Quicktime Multimedia Authoring - Nearly Dead?

Luis luis at anachreon.co.uk
Wed Oct 25 11:10:46 EDT 2006


Go this from: http://www.w3.org/TR/XHTMLplusSMIL/

'The XHTML+SMIL profile defines a set of XHTML abstract modules that 
support a subset of the SMIL 2.0 specification.  It includes 
functionality from SMIL 2.0 modules providing support for animation, 
content control, media objects, timing and synchronization, and 
transition effects. The profile also integrates SMIL 2.0 features 
directly with XHTML and CSS, describing how SMIL can be used to 
manipulate XHTML and CSS features. Additional semantics are defined for 
some XHTML elements and CSS properties.'

Now, me thinks of Rev's XML cards, streaming data...

Cheers,

Luis.



Richard Gaskin wrote:
> David Bovill wrote:
>  > First it means SMIL is dead.
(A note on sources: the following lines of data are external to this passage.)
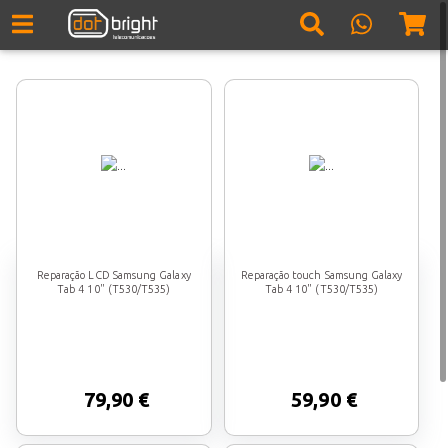
Reparação LCD Samsung Galaxy
Reparação touch Samsung Galaxy
Tab 4 10" (T530/T535)
Tab 4 10" (T530/T535)
79,90 €
59,90 €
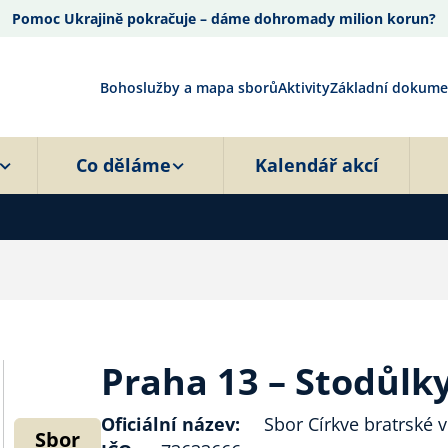
Pomoc Ukrajině pokračuje – dáme dohromady milion korun?
Bohoslužby a mapa sborů
Aktivity
Základní dokume
Co děláme
Kalendář akcí
Praha 13 – Stodůlk
Oficiální název:
Sbor Církve bratrské v
Sbor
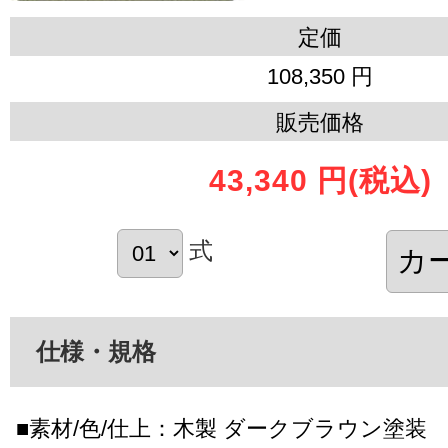
定価
108,350 円
販売価格
43,340 円
(税込)
式
仕様・規格
■素材/色/仕上：木製 ダークブラウン塗装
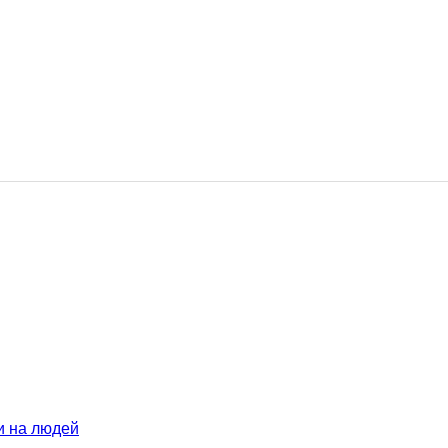
и на людей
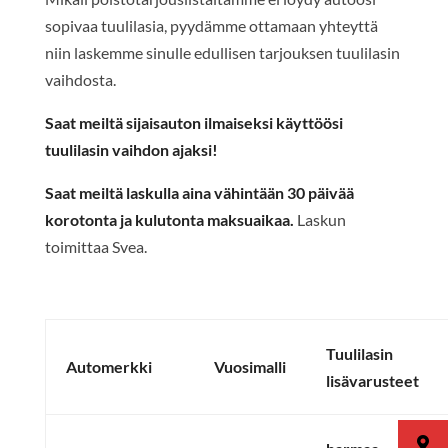
sopivaa tuulilasia, pyydämme ottamaan yhteyttä
niin laskemme sinulle edullisen tarjouksen tuulilasin
vaihdosta.
Saat meiltä sijaisauton ilmaiseksi käyttöösi
tuulilasin vaihdon ajaksi!
Saat meiltä laskulla
aina vähintään 30 päivää
korotonta ja kulutonta maksuaikaa.
Laskun
toimittaa Svea.
Tuulilasin
Automerkki
Vuosimalli
lisävarusteet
That is because  podcasts and
>  > iPod are not built on SMIL - so use it for now but don't
>  > expect the standard to evolve.
> 
> Oh, but SMIL has already evolved far beyond Apple's weak support for it. 
>  While I agree with the assessment that Apple's NIH syndrome ("Not 
> Invented Here") apparently prevents them from fully capitalizing on this 
> open standard, SMIL has one characteristic which has not yet been fully 
> exploited:
> 
> As an ASCII-based format rather than a proprietary binary one, SMIL 
> lends itself uniquely well to dynamically-generated content.
> 
> Don't underestimate the value of the allmighty dollar (or Euro, as the 
> case may be).  SMIL allows netcasters to insert advertising content 
> specific to the viewer, perhaps more easily than any alternative.